Developing expertise takes time and commitment.  Prior to setting a goal of achieving expertise in a skill, first determine whether the skill is aligned with your passion, personality and purpose.  This will help ensure that you will have the appropriate motivation and discipline to succeed.

Once you have established a rock-solid commitment, then embark on the learning process.  Develop a plan to deliberately study the skill and set interim goals.   Your plan will need to include a full scope of the information or activities you will need to master, along with benchmarks and progress measures.  Martial arts schools are a good example of developing a structure for mastery.  Belt colors are earned as techniques are mastered. Progressively more difficult skills are introduced at higher levels approaching the coveted black belt.  However, even once a black belt is awarded, the student typically finds there are greater degrees of difficulty still ahead.

It is often helpful to have a mentor who has already achieved mastery in the skill to assist you in setting goals, determining benchmarks, and monitoring progress.  Not only will a mentor help provide guidance on achieving skills faster, but they will be able to help determine when you should stretch your goals and help you avoid wasting valuable time.

Coaches from every sport will tell you “Practice doesn’t make perfect, perfect practice makes perfect”.  Maybe this guidance is a bit unrealistic but the important point is that continually making the same mistakes will never lead to mastery.  You have to be able to identify the mistakes and have the discipline to correct them in order to master any skill.  Since most people avoid looking at themselves critically, doing so will give you a huge competitive advantage.

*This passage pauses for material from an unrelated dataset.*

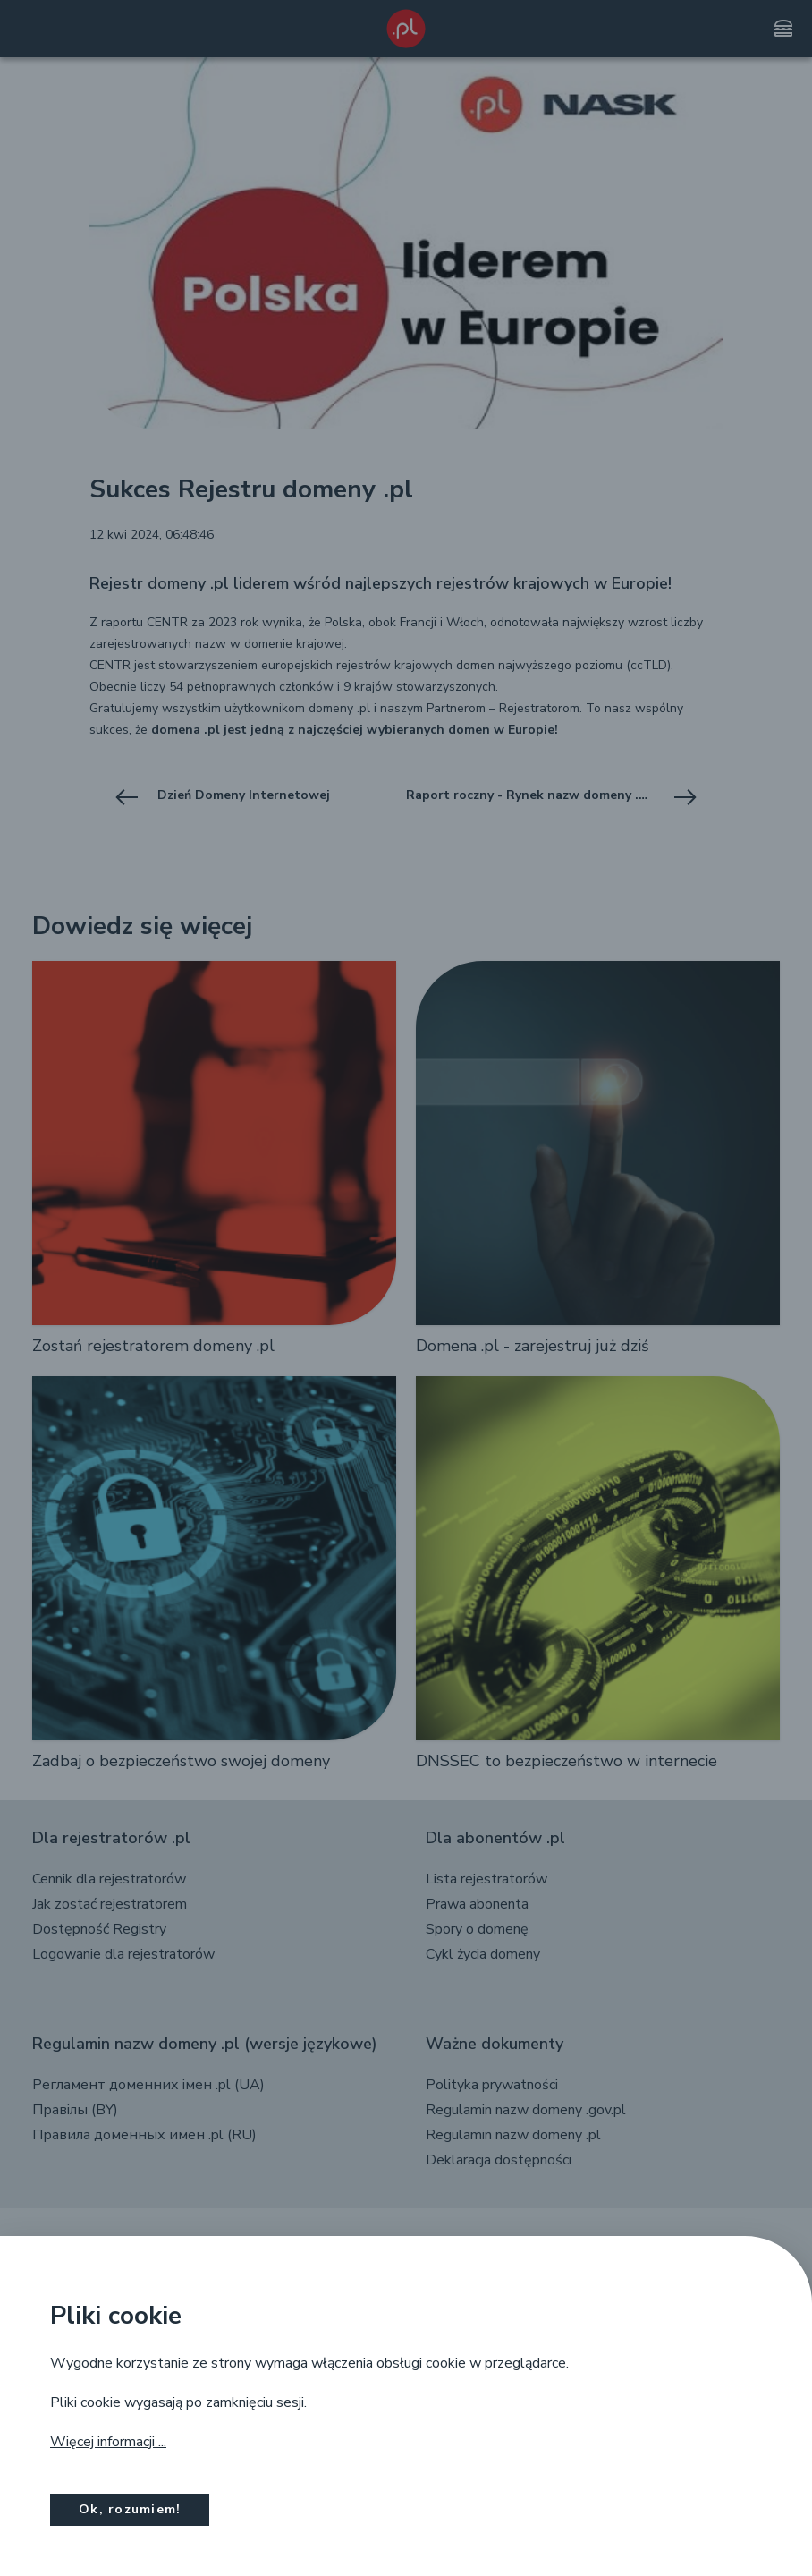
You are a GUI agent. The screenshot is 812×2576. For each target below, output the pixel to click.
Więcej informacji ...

Another tried and true nugget of wisdom is “hard work beats talent when talent doesn’t work hard”.  Again, the exception could be found where natural talent exceeds practice, such as in gymnastics, where physical ability is critical to achieving the most difficult skills.  However, even here, a gymnast that flawlessly performs a simpler routine can outscore another gymnast that can “land” the bigger skill, but not cleanly.  The main point is that persistence to practice and the mental toughness to do it as close to perfect as possible each time is a powerful combination for consistent success and progress toward becoming an expert.

The time it takes to become an expert in any given skill depends upon the complexity of the skill, relevant natural ability or prior experience, and absorption rate.  

The absorption rate is the amount of information that is retained after each practice.  The absorption rate can be improved by understanding your preferred learning method.  Learning methods may include verbal, visual, tactile, or experiential.  For example, if you are told the stove is hot and you believe this, then you may be considered a verbal learner. However, if you are told the stove is hot and you feel the need to test the theory by touching it, you might be an experiential learner. If you are able to recall information when applicable, it may be preferable to having to “learn the hard way” by experiencing the knowledge firsthand.  

Knowledge gained but not applied is also not absorbed.  For example, I “know objectively” that eating greasy foods will clog my arteries and cause weight gain.  I fail to apply this knowledge on a regular basis, however, and the objective scale in my bathroom heartlessly reminds me.  

Knowledge is only absorbed when it becomes available and useful.  Experts have absorbed knowledge that allows them to recognize and analyze opportunities and threats more quickly and with greater assurance of the outcome.  This is a result of their deliberate study.  

Increased practice makes routine but potentially important things automatic.  I appreciate, for example, that the experienced steward has closed and locked the boarding door thousands of times!  Making things automatic allows your mind to focus on stretching to the next level of mastery.